Lo stesso Lereim, oltre a suggerire di estendere simili misure alle gare giovanili, ha comunque sottolineato come la questione sia complessa e vada ancora approfondita, ad esempio tenendo conto dell’influenza del vento: “Intorno ai -15°C, un vento di un metro al secondo corrisponde ad una diminuzione di 2.3 gradi della temperatura percepita, ed aggrava l’irritazione polmonare”.

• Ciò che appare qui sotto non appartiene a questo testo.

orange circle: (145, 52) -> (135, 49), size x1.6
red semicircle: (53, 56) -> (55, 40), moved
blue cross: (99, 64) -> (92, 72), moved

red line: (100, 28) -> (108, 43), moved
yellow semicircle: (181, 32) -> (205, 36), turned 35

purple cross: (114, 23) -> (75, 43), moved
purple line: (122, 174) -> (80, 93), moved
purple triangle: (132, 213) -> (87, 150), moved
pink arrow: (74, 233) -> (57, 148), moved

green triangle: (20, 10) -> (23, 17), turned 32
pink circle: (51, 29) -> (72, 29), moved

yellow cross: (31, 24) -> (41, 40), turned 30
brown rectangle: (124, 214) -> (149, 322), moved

La proposta ha già incontrato i favori di alcune figure dell’ambiente del fondo norvegese, come l’allenatore Vidar Løfshus e Simen Andreas Sveen, atleta e studente di medicina. Quest’ultimo, in particolare, ha posto l’accento su un tema che viene sovente dimenticato quando si parla di sportivi professionisti: quello della vita dopo la conclusione della carriera agonistica.

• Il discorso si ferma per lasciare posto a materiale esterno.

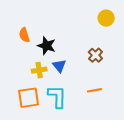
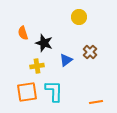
yellow circle: (106, 18) -> (79, 17), moved
blue triangle: (59, 66) -> (66, 60), moved, turned 32
orange line: (94, 90) -> (96, 102), moved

 “Avremo una vita dopo la carriera nel fondo”, ha dichiarato Sveen. “Non credo che l’utilizzo preventivo di farmaci contro l’asma rientri in una zona grigia medica o etica. Quando le vie respiratorie sono irritate, assumere medicine preventivamente può scongiurare una malattia. L’effetto preventivo riguarda anche la vita che segue la fine della carriera”.

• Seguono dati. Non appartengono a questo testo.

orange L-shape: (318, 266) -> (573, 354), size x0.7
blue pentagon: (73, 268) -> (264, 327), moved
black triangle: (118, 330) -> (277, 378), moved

Al termine della stagione 2015, un altro sport di resistenza come il ciclismo si è mosso sul tema della disputa delle gare in condizioni meteorologiche estreme, con l’approvazione dell’Extreme Weather Protocol. I primi casi di applicazione non sono stati particolarmente felici e hanno sollevato più di una polemica, in primo luogo per la poca omogeneità di giudizio. Sarà dunque fondamentale, se davvero si vorrà mettere mano al regolamento, stabilire criteri il più possibile oggettivi. In tal senso, affidarsi ad un pool di esperti, muovendosi quindi sulla base delle indicazioni di questi ultimi anziché su pressioni di atleti e manager, sembra essere l’approccio auspicabile.